The 2017–18 UCI Track Cycling World Cup (also known as the Tissot UCI Track Cycling World Cup for sponsorship reasons) was a multi-race tournament over a track cycling season. It was the 26th series of the UCI Track Cycling World Cup organised by the UCI. The series was run from 3 November 2017 to 21 January 2018 and consisted of five rounds.

Series 
On 11 May 2017 the UCI revealed the location and dates of the world cup meetings that took place in 2017. Four rounds took place in Pruszków, Poland, Manchester, Great Britain, Milton, Canada and Santiago, Chile. On 27 June 2017 the UCI expanded the World Cup to five events by adding Minsk, Belarus to the schedule for a round to take place in 2018. All venues except Manchester are hosting a round of the World Cup for the first time.

Pruszków, Poland
The first round was hosted in Pruszków. The racing was held on three full days between 3 and 5 November 2017 at the BGŻ BNP Paribas Arena. The venue hosted junior and under 23 European Championships in 2008, the World Championships in 2009 and the UEC European Track Cycling Championships in 2010.

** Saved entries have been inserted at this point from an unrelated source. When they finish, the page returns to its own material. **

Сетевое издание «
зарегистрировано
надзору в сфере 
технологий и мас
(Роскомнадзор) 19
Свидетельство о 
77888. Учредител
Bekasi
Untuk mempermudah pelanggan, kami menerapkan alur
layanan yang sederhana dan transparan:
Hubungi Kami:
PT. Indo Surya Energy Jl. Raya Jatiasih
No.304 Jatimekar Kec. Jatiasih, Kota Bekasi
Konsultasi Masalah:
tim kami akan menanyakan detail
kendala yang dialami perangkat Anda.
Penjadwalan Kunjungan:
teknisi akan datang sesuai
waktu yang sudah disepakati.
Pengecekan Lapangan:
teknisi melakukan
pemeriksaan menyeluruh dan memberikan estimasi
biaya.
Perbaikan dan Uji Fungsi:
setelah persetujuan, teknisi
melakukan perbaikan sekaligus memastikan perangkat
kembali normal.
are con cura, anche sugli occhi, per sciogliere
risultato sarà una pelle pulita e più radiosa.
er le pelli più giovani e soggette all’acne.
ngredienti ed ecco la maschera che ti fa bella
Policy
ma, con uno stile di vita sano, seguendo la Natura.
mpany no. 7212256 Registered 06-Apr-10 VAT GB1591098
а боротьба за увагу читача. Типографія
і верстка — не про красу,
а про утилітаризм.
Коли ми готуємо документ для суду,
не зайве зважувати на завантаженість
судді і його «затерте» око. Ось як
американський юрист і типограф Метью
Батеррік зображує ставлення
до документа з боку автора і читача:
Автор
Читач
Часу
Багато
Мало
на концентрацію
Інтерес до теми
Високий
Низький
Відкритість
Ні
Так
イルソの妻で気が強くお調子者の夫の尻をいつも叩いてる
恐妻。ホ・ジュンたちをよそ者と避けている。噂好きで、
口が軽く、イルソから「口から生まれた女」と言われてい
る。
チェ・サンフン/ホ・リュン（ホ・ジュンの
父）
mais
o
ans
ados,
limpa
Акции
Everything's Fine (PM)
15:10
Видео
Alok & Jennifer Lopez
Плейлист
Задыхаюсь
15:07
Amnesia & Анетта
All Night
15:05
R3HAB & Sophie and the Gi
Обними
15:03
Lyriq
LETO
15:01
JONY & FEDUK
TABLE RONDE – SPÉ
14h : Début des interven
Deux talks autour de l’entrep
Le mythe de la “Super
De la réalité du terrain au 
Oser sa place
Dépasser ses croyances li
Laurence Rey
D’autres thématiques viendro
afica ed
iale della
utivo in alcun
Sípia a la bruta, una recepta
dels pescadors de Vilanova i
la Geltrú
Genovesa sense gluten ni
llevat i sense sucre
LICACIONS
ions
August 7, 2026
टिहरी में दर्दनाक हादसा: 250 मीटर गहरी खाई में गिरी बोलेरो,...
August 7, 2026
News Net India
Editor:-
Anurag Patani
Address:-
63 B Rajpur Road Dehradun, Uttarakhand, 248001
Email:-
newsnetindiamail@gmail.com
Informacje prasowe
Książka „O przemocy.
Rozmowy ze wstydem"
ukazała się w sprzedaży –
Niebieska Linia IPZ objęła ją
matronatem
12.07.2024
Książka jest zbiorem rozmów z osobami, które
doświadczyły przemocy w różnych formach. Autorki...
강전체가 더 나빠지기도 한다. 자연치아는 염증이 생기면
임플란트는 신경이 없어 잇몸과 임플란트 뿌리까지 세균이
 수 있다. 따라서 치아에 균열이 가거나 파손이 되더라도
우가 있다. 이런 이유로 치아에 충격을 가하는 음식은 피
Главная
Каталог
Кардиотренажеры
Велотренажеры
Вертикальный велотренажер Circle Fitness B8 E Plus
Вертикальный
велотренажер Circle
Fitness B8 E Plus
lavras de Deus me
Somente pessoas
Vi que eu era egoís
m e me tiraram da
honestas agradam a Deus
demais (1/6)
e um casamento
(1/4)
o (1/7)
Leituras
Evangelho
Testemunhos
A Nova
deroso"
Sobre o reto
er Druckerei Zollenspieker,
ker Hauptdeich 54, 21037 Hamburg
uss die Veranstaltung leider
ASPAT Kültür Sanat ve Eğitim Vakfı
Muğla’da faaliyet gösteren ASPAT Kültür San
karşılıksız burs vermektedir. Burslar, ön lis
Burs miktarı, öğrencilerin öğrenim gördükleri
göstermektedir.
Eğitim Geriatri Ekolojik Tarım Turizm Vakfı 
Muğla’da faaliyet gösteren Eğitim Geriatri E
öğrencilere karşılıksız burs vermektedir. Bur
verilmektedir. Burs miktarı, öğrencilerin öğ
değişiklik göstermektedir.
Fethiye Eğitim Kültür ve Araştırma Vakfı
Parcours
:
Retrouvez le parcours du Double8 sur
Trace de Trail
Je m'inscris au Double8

Manchester, Great Britain 
The second round was hosted in Manchester in Great Britain. This round was held between 10 and 12 November 2017 at HSBC UK National Cycling Centre. Manchester has previously hosted the 2002 Commonwealth Games, the 1996, 2000 and 2008 World Championships and seven times has hosted a round of the world cup. This will be the first time since 2013 that the venue has hosted this event.

Milton, Canada 
The third round was hosted in Milton. The racing was held on three full days between 1 and 3 December 2017 at the Mattamy National Cycling Centre. The venue was built for the 2015 Pan and Parapan American Games held in Toronto.

Santiago, Chile 
The penultimate round of this World Cup season was hosted in Santiago. This round was held between 8 and 10 December 2017 at the Parque Peñalolén velodrome. The venue was host to the 2014 South American Games

Minsk, Belarus
The final round of the world cup took place at the Velodrome Minsk-Arena. The venue hosted the 2009 European Championships and the World Championships in 2013.

Format
The following events will be raced at all rounds:
 Individual sprint, men and women
 Team sprint, men and women
 Keirin, men and women
 Team pursuit, men and women
 Madison, men and women
 Omnium, men and women

At the Purszkow round the points race, Scratch race events were included for both sexes and the women were additionally race the individual pursuit. The women also competed in the 500m Time Trial in Manchester and both sexes competed in the Scratch race. In the Milton round the points race was additionally held for both sexes. At the final round in Minsk the Scratch and points races were added to the schedule for both sexes; while the men were additionally race the individual pursuit.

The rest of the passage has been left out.